OTORGAN LAURO A NARRADOR EN VERSOS AVILEÑO

Por Ailén Castilla Padrón.
(Periódico Invasor)

El paisaje, el misticismo, lo anecdótico y cuanta pizca de humor encuentre en las más lúgubres circunstancias, Pablo Díaz Díaz las trascribe al papel en forma de versos octosílabos. Con marcadas arrugas en su rostro, una voz tenue y un trato afable, a sus 90 años la sorpresa de otro lauro perturbó su cotidianidad.

En esta ocasión recibió el Premio Nacional de Cuentería Campesina y Tradicional por la obra de toda la vida, otorgado por la Cátedra de Cuentería Tradicional y Campesina José Obregón Bravo, cuya sede se encuentra en el municipio de Florencia, al noroeste de la provincia de Ciego de Ávila.

“En junio recibí la invitación de Nelson Amey, presidente de la Cátedra, para participar en un debate que reuniría a cuenteros de todo el país e invitados extranjeros, y sesionaría en nuestro territorio. “Después de compartir experiencias, recitar algunas décimas y conocer sobre la labor de esta organización en el rescate, promoción y estudio de las tradiciones campesinas, me informaron que recibiría este reconocimiento. La sorpresa fue mucha, pues yo, un simple campesino que compone décimas me encontraba entre antropólogos, cuenteros, artistas, doctores y filólogos.”

A sus 90 años mantiene el afán de escribir décimas

A pesar de su modestia y humildad ineludible, Pablo no es solo un campesino que compone décimas como él mismo se empeña en llamarse, sino que constituye una leyenda dentro de las letras cubanas.

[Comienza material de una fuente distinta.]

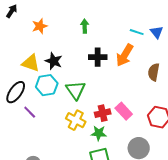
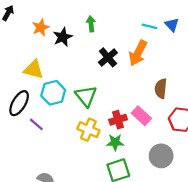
black cross: (98, 57) -> (108, 57), turned -36
black star: (54, 61) -> (63, 37), moved, turned 30
brown semicircle: (154, 72) -> (161, 88), moved

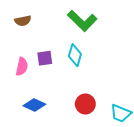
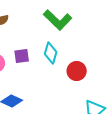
red circle: (85, 104) -> (77, 71), moved

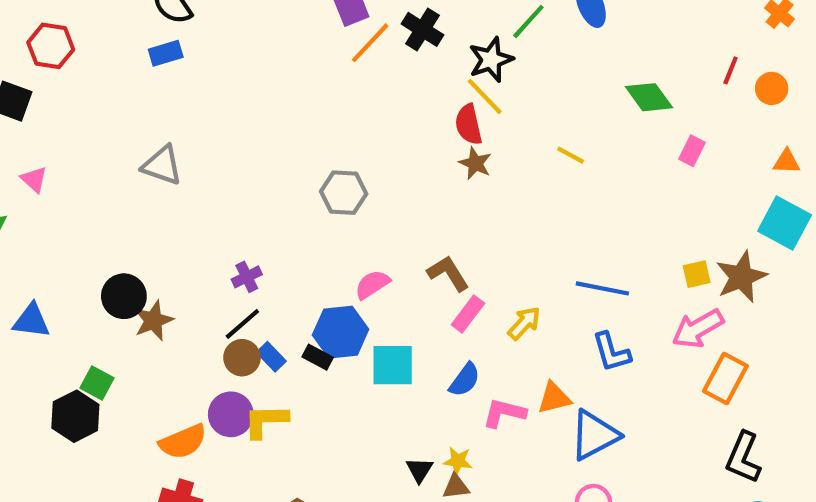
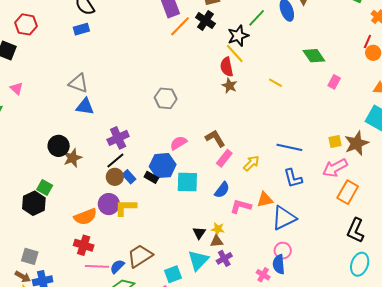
red line: (731, 70) -> (367, 42), moved
purple cross: (247, 277) -> (118, 138), size x1.5
blue triangle: (31, 321) -> (85, 106), moved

Podría decirse que fue el primer campesino en unirse a las filas de la Unión de Escritores y Artista de Cuba (UNEAC), que aprendió a componer de solo oír cantar e improvisar a otros poetas, que encabezó la creación del grupo literario El valle de las garzas, registrado por muchos como el primero de su tipo en el país, que ha publicado tres libros, que superó una amenazante pérdida de visión, que su sangre mezcla la esencia gallega y el folclor cubano, y que la lista de galardones se ensancha hasta olvidar fechas, nombres y cantidad (Premios Olga Alonso, Ornofay, Provincial de Cultura Comunitaria, Hijo Ilustre de Ciego de Ávila…). No obstante, aquí su valía no se encuentra en discusión, esa, ya está demostrada.

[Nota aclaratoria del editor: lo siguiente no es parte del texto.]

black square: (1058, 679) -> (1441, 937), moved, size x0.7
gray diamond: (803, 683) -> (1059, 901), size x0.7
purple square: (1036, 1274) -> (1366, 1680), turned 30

Cuenteros de todo el país en más de una ocasión se han dado cita para intercambiar experiencias

Sin alardes lingüísticos o metafóricos; pero con un claro conocimiento de sinalefas, ritmos, palabras agudas, inflexiones, métrica y cadencia, Pablo Díaz prefiere quedarse en su Tamarindo dulce que lo vio nacer y del que asegura no salir tampoco hasta que llegue su fin.

Este premio, pretende reconocer la labor de cuenteros que asumen tanto los versos como la oralidad para transmitir no solo las tradiciones campesinas, sino las isleñas, las haitianas, el espiritismo y la magia negra, en un esperanzador intento de la Cátedra José Obregón Bravo por atesorar, como un día lo hicieron intelectuales de la talla de Samuel Feijóo y Onelio Jorge Cardoso, esa otra realidad de los campos cubanos.

La anterior entrega ocurrió en la provincia de Matanzas, al también poeta Joaquín García.